### Record extracts

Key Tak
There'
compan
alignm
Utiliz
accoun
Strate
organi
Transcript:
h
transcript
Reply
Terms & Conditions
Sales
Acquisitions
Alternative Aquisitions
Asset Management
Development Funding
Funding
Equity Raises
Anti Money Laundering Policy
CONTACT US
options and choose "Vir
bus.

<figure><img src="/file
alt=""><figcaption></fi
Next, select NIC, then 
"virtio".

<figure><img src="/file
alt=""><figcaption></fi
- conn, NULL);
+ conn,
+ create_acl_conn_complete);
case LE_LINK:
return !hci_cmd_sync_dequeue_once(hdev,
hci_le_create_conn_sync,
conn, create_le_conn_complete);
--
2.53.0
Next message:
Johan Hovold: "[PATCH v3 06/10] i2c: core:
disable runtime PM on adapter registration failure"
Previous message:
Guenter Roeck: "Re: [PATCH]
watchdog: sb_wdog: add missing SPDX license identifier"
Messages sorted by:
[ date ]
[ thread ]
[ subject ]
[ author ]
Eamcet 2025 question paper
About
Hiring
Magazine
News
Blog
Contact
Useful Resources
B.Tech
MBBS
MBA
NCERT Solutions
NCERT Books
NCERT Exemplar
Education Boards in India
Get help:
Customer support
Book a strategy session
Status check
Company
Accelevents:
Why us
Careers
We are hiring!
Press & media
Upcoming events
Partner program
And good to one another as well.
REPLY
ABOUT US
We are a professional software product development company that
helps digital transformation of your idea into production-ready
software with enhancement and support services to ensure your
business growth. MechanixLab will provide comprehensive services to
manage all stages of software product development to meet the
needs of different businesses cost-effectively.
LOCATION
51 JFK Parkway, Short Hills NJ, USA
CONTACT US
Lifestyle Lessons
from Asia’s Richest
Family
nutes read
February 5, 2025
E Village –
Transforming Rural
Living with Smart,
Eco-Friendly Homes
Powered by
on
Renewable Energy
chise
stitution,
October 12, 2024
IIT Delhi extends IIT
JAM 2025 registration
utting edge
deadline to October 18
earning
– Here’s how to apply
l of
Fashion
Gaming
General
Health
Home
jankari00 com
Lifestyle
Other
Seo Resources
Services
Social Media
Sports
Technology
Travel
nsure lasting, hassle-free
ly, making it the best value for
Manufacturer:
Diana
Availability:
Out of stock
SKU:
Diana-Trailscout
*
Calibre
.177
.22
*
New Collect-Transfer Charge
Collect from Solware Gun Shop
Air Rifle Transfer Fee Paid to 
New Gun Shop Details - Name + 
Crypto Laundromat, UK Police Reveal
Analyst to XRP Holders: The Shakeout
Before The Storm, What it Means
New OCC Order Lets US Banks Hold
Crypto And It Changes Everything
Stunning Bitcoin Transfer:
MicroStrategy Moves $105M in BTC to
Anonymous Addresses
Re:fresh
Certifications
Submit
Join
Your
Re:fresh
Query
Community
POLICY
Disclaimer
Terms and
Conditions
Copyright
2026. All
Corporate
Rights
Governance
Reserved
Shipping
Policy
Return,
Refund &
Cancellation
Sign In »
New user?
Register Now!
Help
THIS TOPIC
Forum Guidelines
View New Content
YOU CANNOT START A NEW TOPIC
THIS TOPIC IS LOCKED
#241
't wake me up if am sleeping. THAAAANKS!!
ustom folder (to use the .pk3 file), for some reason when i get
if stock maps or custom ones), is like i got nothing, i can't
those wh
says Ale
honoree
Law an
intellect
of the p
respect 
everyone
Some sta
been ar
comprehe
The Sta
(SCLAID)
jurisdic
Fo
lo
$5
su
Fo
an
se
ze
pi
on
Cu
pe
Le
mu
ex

######

Report the number of lines in the listing above that include the word "Transfer", and nothing else.

> **Expected answer**:
3